You need to take Plan B within 72 hours of unprotected sex. But if you choose to use an IUD, you need to make an appointment for IUD insertion within five days of unprotected sex. Someone may choose an IUD if they want a method they don't have to think about every day.
It is important to note that condoms are the only form of emergency contraception that helps prevent pregnancy and sexually transmitted infections (STIs).
To select emergency contraception while you're on a form of birth control, the best option depends on a few factors, Maniar said:
- If you are already taking an oral contraceptive pill and need emergency contraception, then taking another form of a hormonal pill, such as Plan B or Ella, is the most effective option.
- For people using transdermal patches and vaginal rings, progestin-only pills, such as Plan B One-Step, are generally recommended.
- For injections or implants, progestin-only pills, such as levonorgestrel, are also recommended.
Are there any side effects involved in taking an emergency contraceptive?
Side effects are mild, uncommon and typically resolve on their own. Side effects from taking emergency contraception are similar to oral contraceptive pill side effects.
These could include the following, according to the World Health Organization (WHO):
- Slight irregular vaginal bleeding
Other reported side effects may include breast soreness or breast tenderness.

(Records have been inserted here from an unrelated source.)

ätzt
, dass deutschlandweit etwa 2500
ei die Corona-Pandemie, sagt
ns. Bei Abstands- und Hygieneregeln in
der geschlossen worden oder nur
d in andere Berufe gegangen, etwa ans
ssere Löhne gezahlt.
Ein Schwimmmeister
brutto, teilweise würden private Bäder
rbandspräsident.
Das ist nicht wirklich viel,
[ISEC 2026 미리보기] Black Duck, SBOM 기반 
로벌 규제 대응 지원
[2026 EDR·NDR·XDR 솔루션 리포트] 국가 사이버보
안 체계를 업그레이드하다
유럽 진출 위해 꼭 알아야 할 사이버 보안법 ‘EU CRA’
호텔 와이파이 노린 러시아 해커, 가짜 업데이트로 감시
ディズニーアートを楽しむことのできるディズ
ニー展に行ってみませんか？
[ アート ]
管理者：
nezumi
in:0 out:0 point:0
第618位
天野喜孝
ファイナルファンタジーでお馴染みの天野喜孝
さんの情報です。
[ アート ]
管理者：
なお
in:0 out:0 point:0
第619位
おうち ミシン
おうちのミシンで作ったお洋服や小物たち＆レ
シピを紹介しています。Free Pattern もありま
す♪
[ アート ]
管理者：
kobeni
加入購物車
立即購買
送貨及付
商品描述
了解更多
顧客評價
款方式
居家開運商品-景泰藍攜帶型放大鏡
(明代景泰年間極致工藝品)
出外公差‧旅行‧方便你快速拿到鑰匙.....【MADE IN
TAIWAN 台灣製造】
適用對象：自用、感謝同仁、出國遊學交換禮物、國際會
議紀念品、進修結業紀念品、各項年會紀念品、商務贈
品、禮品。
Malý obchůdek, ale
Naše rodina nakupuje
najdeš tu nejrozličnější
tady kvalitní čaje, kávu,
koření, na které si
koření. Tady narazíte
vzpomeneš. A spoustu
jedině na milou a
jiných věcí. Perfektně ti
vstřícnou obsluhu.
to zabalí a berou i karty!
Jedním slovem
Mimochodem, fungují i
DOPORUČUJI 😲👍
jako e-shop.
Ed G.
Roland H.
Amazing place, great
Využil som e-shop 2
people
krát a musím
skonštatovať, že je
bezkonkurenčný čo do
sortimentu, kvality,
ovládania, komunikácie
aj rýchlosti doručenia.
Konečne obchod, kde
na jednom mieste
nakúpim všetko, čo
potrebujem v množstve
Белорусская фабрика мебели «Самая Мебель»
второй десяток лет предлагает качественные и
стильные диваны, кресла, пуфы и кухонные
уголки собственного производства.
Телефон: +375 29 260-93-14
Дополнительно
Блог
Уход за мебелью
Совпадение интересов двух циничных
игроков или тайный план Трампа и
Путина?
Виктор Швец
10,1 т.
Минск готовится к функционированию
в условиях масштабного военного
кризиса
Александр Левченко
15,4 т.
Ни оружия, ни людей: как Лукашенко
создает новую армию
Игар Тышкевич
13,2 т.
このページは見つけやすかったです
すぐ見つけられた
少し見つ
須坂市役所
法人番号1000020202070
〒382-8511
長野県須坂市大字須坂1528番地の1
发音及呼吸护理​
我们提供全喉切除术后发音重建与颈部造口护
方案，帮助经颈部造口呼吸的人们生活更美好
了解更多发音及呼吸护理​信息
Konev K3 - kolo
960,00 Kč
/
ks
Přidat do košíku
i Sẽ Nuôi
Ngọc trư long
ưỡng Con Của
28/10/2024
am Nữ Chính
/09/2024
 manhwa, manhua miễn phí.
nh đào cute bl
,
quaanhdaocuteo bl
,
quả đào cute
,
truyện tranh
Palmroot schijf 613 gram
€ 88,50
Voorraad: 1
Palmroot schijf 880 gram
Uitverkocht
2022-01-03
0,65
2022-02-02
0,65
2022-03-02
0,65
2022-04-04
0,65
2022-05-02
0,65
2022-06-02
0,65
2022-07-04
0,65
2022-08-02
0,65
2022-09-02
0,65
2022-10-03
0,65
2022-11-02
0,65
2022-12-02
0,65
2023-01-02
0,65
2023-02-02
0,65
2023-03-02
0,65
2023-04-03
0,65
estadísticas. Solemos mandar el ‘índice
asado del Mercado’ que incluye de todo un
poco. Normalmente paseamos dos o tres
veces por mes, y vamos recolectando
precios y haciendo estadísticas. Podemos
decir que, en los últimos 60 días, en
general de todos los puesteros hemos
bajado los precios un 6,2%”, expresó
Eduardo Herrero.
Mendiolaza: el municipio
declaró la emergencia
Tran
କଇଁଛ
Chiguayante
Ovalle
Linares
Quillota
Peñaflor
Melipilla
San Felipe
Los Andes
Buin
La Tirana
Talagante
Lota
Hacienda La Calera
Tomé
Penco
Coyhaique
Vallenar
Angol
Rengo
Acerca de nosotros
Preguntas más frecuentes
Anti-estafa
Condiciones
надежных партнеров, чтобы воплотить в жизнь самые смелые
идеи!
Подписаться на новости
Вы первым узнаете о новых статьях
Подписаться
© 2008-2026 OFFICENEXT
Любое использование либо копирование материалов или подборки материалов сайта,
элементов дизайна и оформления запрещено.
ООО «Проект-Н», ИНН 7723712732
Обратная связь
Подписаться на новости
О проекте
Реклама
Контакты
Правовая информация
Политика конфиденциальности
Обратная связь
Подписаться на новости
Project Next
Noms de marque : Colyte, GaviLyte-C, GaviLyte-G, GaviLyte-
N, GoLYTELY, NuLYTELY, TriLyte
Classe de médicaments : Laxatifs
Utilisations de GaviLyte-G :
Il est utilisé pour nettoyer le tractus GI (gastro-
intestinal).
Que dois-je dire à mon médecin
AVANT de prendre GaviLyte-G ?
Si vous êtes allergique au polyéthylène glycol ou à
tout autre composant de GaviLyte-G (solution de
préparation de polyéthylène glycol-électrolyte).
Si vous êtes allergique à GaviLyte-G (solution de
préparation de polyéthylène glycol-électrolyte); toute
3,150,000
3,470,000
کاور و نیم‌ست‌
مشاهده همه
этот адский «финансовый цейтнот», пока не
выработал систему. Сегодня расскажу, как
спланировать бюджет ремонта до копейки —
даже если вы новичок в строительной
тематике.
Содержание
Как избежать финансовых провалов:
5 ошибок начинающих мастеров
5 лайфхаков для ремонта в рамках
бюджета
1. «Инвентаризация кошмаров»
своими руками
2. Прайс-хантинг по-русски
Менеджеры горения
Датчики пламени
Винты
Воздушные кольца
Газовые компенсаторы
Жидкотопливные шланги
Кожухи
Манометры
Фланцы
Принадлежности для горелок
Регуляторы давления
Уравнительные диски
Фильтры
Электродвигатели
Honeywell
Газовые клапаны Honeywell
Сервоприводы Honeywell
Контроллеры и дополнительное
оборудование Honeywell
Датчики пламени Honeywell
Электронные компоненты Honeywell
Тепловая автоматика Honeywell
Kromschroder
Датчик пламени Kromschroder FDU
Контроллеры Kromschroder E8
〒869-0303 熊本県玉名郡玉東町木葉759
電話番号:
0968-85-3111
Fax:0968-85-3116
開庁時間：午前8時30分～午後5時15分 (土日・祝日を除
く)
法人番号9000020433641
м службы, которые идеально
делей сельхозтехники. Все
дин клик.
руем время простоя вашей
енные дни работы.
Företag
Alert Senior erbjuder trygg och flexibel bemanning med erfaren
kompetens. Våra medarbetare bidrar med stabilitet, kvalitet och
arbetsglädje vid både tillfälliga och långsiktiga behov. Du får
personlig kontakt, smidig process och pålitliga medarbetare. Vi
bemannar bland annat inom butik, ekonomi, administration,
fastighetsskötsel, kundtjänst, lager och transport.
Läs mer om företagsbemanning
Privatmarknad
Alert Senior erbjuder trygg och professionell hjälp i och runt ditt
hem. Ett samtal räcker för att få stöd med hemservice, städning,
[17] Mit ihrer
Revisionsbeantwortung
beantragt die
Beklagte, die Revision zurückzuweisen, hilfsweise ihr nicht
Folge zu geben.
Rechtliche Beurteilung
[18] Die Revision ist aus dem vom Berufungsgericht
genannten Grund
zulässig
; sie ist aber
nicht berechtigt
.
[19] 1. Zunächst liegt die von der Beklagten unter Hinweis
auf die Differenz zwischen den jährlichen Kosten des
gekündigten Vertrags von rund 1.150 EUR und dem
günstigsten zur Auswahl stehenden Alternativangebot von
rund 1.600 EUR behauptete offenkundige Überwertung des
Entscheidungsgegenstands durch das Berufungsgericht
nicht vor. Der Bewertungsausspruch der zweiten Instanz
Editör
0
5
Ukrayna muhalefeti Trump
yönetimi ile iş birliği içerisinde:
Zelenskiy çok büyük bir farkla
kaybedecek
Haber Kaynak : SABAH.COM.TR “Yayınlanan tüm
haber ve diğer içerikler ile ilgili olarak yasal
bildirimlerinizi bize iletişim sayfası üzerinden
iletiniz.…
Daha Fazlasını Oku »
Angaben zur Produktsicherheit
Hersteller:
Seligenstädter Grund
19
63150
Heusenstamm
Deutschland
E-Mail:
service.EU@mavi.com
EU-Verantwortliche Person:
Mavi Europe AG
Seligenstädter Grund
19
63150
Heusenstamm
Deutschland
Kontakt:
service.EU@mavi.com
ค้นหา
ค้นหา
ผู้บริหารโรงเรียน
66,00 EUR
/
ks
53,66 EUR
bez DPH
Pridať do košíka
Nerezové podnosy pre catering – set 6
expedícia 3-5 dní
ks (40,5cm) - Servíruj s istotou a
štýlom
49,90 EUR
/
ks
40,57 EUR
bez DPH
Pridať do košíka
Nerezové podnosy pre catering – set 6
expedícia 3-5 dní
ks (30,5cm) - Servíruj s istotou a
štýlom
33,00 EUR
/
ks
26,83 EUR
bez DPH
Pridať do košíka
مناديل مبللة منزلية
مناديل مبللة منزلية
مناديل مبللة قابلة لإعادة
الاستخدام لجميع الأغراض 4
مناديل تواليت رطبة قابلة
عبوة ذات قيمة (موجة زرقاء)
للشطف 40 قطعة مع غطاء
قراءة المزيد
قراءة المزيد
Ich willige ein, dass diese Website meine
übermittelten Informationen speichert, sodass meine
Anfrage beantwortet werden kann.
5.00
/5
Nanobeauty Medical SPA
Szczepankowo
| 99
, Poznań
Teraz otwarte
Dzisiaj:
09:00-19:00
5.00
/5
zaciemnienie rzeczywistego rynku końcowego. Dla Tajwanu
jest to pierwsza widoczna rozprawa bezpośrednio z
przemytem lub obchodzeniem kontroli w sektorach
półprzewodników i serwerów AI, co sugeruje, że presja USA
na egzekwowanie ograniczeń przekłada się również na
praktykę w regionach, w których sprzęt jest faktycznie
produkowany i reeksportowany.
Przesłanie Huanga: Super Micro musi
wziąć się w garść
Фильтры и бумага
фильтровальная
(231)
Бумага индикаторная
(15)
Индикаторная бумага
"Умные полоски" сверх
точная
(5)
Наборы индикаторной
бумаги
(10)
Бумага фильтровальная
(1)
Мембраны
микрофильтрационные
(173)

While emergency contraception can be taken up to five days after unprotected sex, John noted you should take emergency contraception as soon as possible because it's more effective when used sooner than later.
"If you experience vomiting within two hours of taking a dose, you should repeat the dose to ensure its effectiveness," John said.
The bottom line
Ensuring you're back on your usual method promptly is important.
"If you have taken the emergency contraception pill, you should commence taking your regular form of contraception immediately. Your next period may be a little later, heavier or lighter in flow. Take a pregnancy test if your period is over a week late," John said.
Don't take an emergency contraception pill, John added, if any of the following apply:
- You are already pregnant.
- You are allergic to it.
- You have male reproductive organs.
And don't use it as a regular form of birth control.
Emergency contraceptive use does not harm fertility in the future. Call your doctor if you have questions or concerns about taking birth control and emergency contraception together.